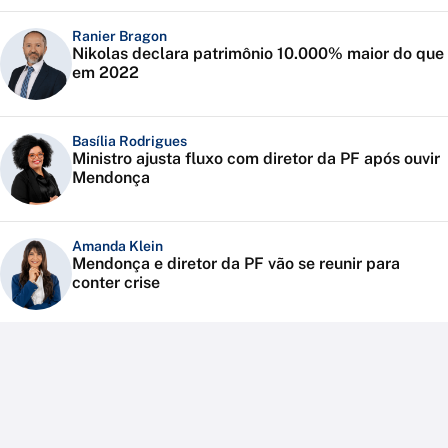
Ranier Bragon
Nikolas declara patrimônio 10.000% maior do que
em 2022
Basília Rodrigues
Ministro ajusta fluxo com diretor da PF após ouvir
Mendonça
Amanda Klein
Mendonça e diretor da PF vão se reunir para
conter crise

==

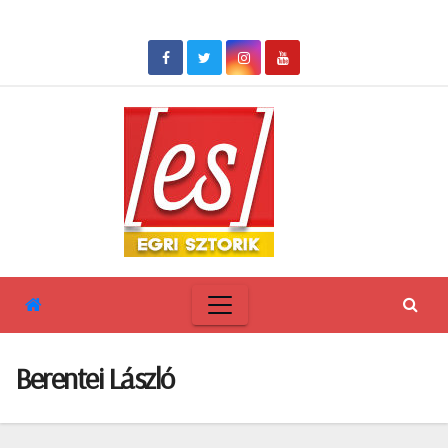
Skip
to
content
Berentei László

■ WHAT YOU WILL DO ■
Write out every line of the listing that holds the word "Mendonça".

■ ANSWER SECTION ■
Mendonça
Mendonça e diretor da PF vão se reunir para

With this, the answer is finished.